What you have to do:
All of the listing should be output exactly, apart from the pictures.

Supplied material:
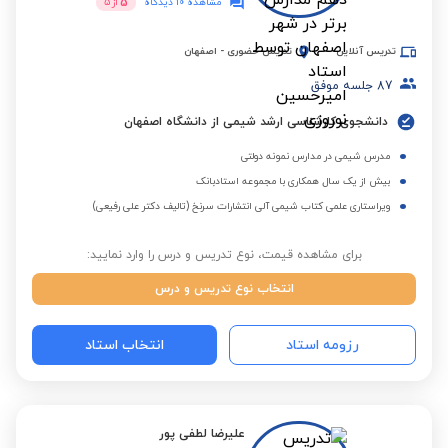
5
مشاهده 10 دیدگاه
از
5
تدریس آنلاین
تدریس حضوری
-
اصفهان
87
جلسه موفق
دانشجوی کارشناسی ارشد شیمی از دانشگاه اصفهان
مدرس شیمی در مدارس نمونه دولتی
بیش از یک سال همکاری با مجموعه استادبانک
ویراستاری علمی کتاب شیمی آلی انتشارات سرنخ (تالیف دکتر علی رفیعی)
برای مشاهده قیمت، نوع تدریس و درس را وارد نمایید:
انتخاب نوع تدریس و درس
رزومه استاد
انتخاب استاد
علیرضا لطفی پور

Reply to the exercise:
5
مشاهده 10 دیدگاه
از
5
تدریس آنلاین
تدریس حضوری
-
اصفهان
87
جلسه موفق
دانشجوی کارشناسی ارشد شیمی از دانشگاه اصفهان
مدرس شیمی در مدارس نمونه دولتی
بیش از یک سال همکاری با مجموعه استادبانک
ویراستاری علمی کتاب شیمی آلی انتشارات سرنخ (تالیف دکتر علی رفیعی)
برای مشاهده قیمت، نوع تدریس و درس را وارد نمایید:
انتخاب نوع تدریس و درس
رزومه استاد
انتخاب استاد
علیرضا لطفی پور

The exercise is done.